Bristol-led research has identified specific drug targets within the neural circuits that encode memories, paving the way for significant advances in the treatment of a broad spectrum of brain disorders.
Loss of memory is a core feature of many neurological and psychiatric disorders including Alzheimer’s disease and schizophrenia. Current treatment options for memory loss are very limited and the search for safe and effective drug therapies has, until now, had limited success.
The research was done in collaboration with colleagues at the international biopharmaceutical company Sosei Heptares. The findings, published in Nature Communications, identify specific receptors for the neurotransmitter acetylcholine that re-route information flowing through memory circuits in the hippocampus.
Acetylcholine is released in the brain during learning and is critical for the acquisition of new memories. Until now, the only effective treatment for the symptoms of cognitive or memory impairment seen in diseases such as Alzheimer’s is using drugs that broadly boost acetylcholine. However, this leads to multiple adverse side effects. The discovery of specific receptor targets that have the potential to provide the positive effects whilst avoiding the negative ones is promising.
Lead author, Professor Jack Mellor, from the University of Bristol’s Centre for Synaptic Plasticity, said: “These findings are about the fundamental processes that occur in the brain during the encoding of memory and how they may be regulated by brain state or drugs targeting specific receptor proteins. In the long-term, the discovery of these specific targets opens up avenues and opportunities for the development of new treatments for the symptoms of Alzheimer’s disease and other conditions with prominent cognitive impairments. The academic-industry partnership is important for these discoveries and we hope to continue working together on these projects.”
Dr Miles Congreve, Chief Scientific Officer at Sosei Heptares, added: “These important studies have helped us to design and select new, exquisitely targeted therapeutic agents that mimic the effects of acetylcholine at specific muscarinic receptors, without triggering the unwanted side effects of earlier and less-well targeted treatments. This approach has the exciting potential to improve memory and cognitive function in patients with Alzheimer’s and other neurological diseases.”

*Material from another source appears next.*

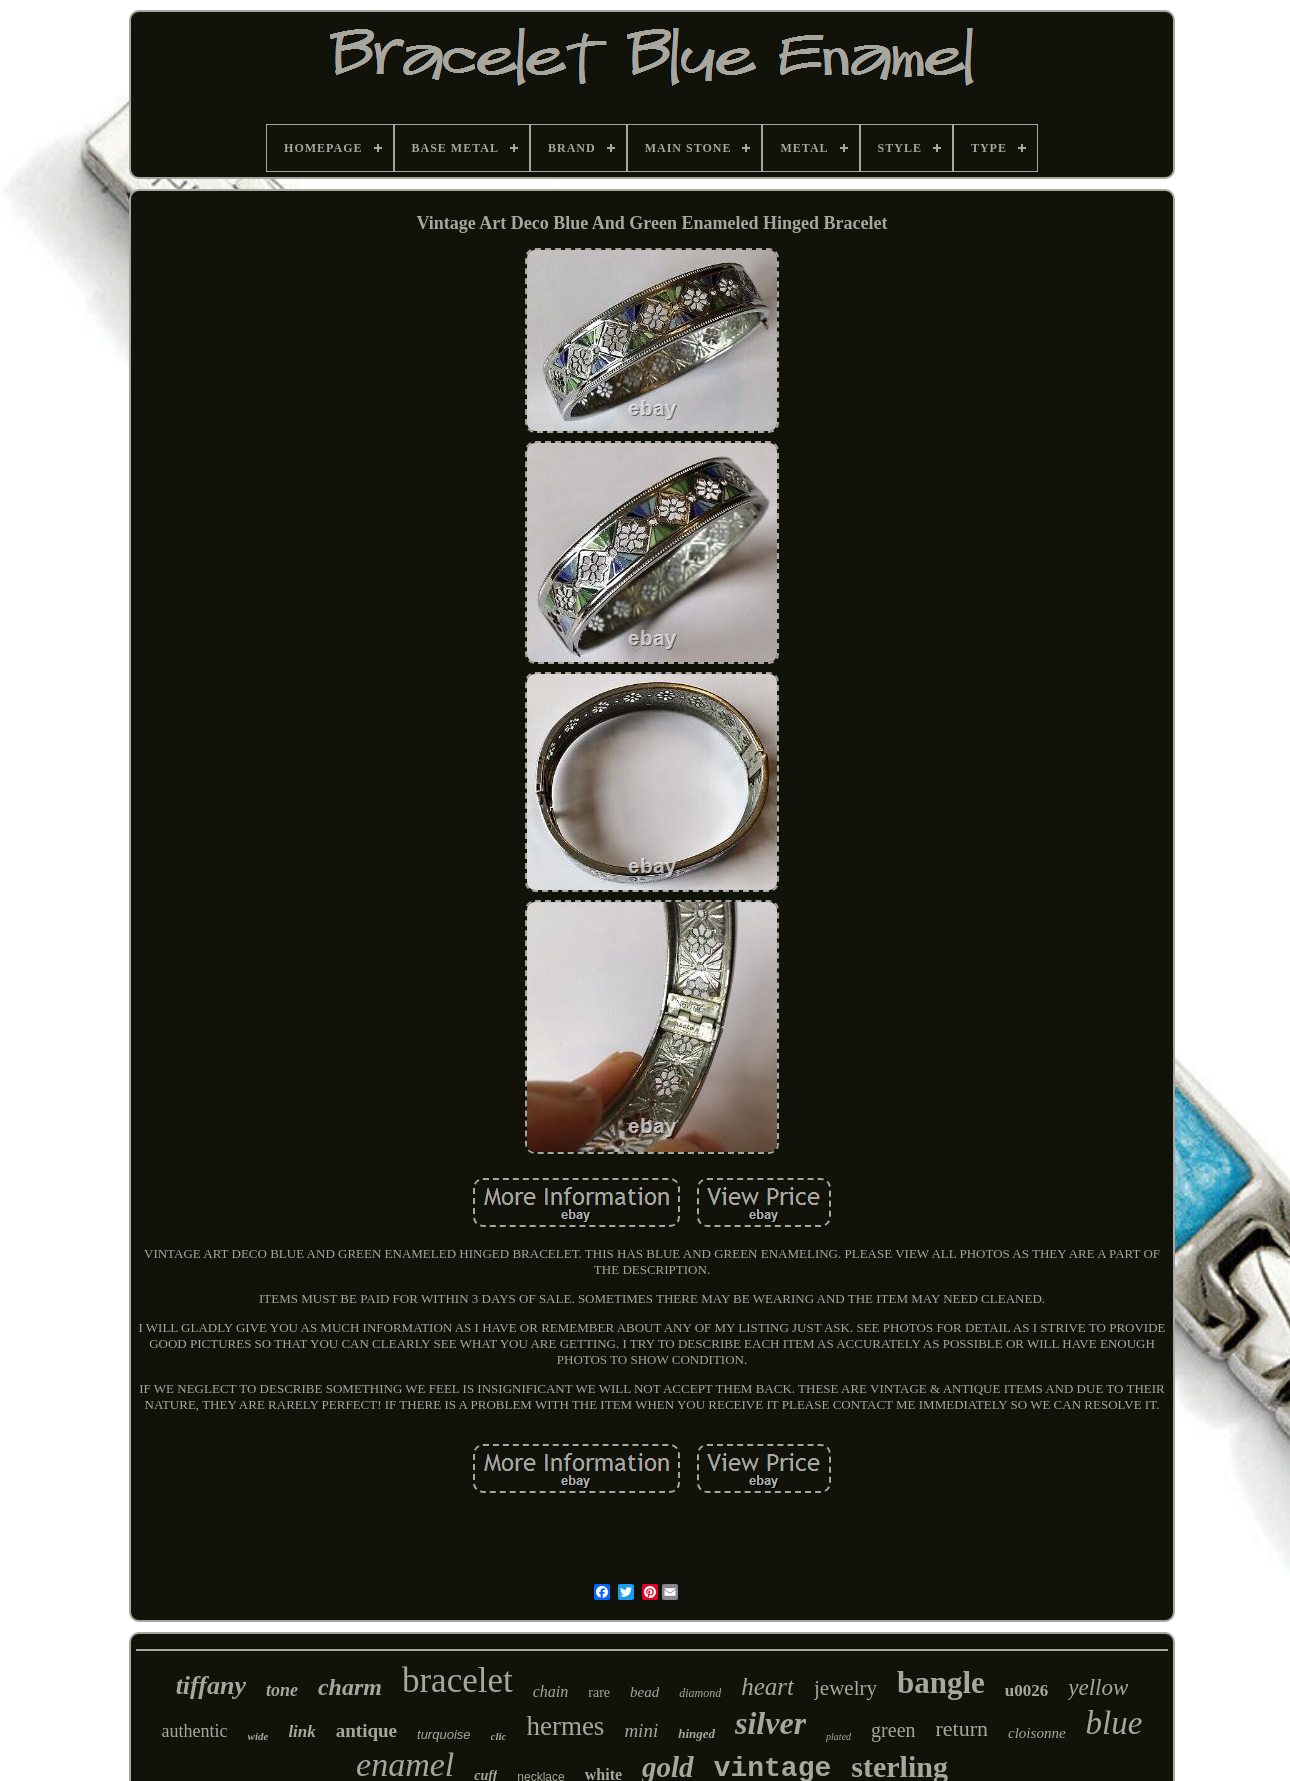 Image resolution: width=1290 pixels, height=1781 pixels. What do you see at coordinates (457, 1680) in the screenshot?
I see `bracelet` at bounding box center [457, 1680]. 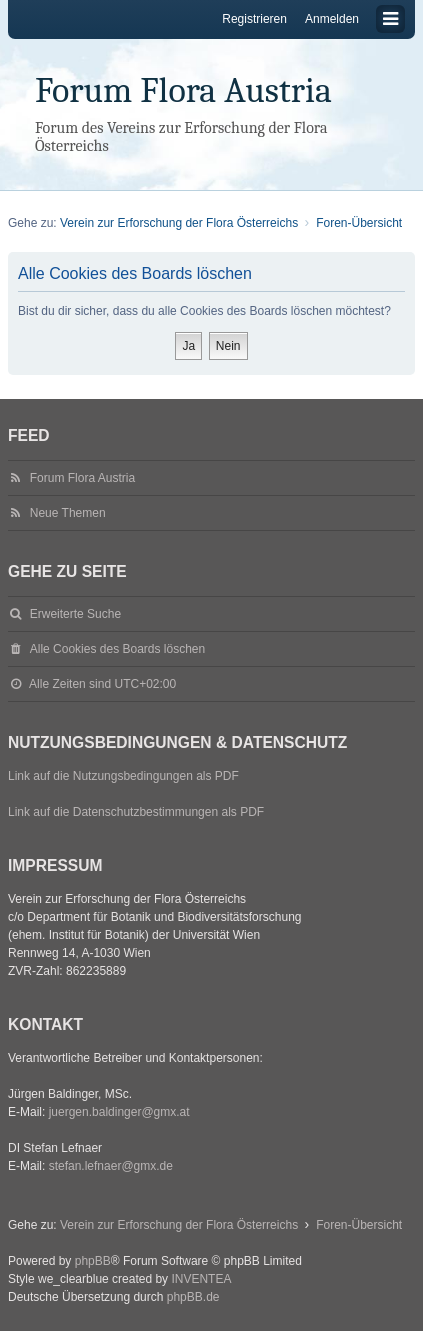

Mellor concluded: “It is fascinating how the brain prioritises different bits of information, working out what is important to encode in memory and what can be discarded. We know there must be mechanisms to pull out the things that are important to us but we know very little about how these processes work. Our future programme of work aims to reveal how the brain does this using acetylcholine in tandem with other neurotransmitters such as dopamine, serotonin and noradrenaline”.